Please see msg-before-fix.eml and msg-after-fix.eml files attached below. The attachment content (which in this case is an ics file) has changed after calling check_fix_conformance , which in this case results in a broken event being shown on Gmail.

Sending the same email with body set to test instead of تست does not result in the same situation and the attachment won’t change.
msg-after-fix.eml (19.7 KB)
msg-before-fix.eml (18 KB)

broken attachment

vs correct attachment when body is test (no UTF-8 content)

This is on Kumo 2025.12.02-67ee9e96

UTF-8. Le sigh.
Looking

What’s happening here is tricky.

There are two parts in the message:

  • the html content, supplied as explicitly binary utf-8 text. This requires transfer encoding in order to be relayed successfully via SMTP
  • the ics attachment, supplied implicitly as US-ASCII (because there is no charset= field, and because the content type is text/), but actually it is binary utf-8 content inside the base64 transfer encoding.

The first part triggers the NEEDS_TRANSFER_ENCODING check in check_fix_conformance, and it is successfully rewritten with transfer encoding.

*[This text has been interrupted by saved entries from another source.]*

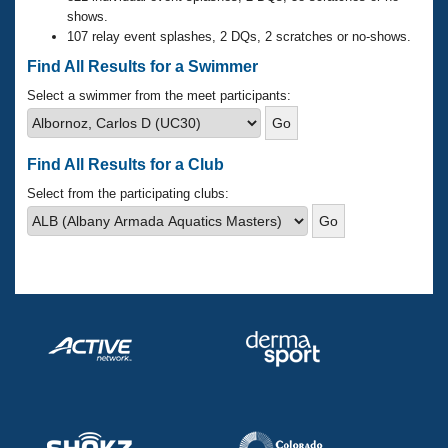
Records
shows.
Logo Merchandise
107 relay event splashes, 2 DQs, 2 scratches or no-shows.
Workout Tracking
Eligibility Policy
Find All Results for a Swimmer
Membership Benefits
SWIMMER Magazine
Select a swimmer from the meet participants:
Open Water Central
Find All Results for a Club
Club Central
Select from the participating clubs:
Coach Central
Volunteer Central
Adult Learn-To-Swim Central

The second part is also rewritten by the rebuild that was triggered by the first part. When we extract its content, since it is text, we try to decode the part:

  • US-ASCII is treated as equivalent to windows-1252 in the rust charset crate. This is a pragmatic choice on the part of the crate authors; US-ASCII is a subset of windows-1252, and windows 1252 is close enough to iso-8859-1 for most purposes.
  • The actually-utf8-bytes in that part are not strictly 7-bit ASCII, but do happen to be technically valid bytes for windows-1252
  • The byte stream is therefore successfully decoded from windows-1252 and into UTF-8, but it is bogus because the data isn’t actually windows-1252
  • The resulting data is then put into the rebuilt message and labelled as UTF-8

Fundamentally, the encoding on the input message is ambiguous. Do you control that input? I would recommend that both parts explicitly set the correct charset and transfer encoding.

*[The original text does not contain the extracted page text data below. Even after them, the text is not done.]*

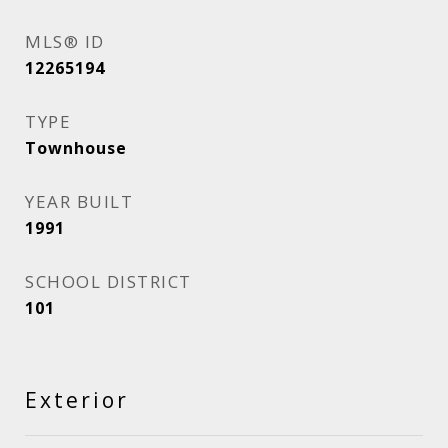
MLS® ID
12265194
TYPE
Townhouse
YEAR BUILT
1991
SCHOOL DISTRICT
101
Exterior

I tried to use the charset detection stuff in check_fix_conformance - KumoMTA Docs on this, but this particular conformance issue isn’t detectable in its current form

mailparsing: improve charset detection/conformance fixing · KumoCorp/kumomta@fead711 · GitHub should make this situation better

Thanks Wez, I’ll test it out over the weekend!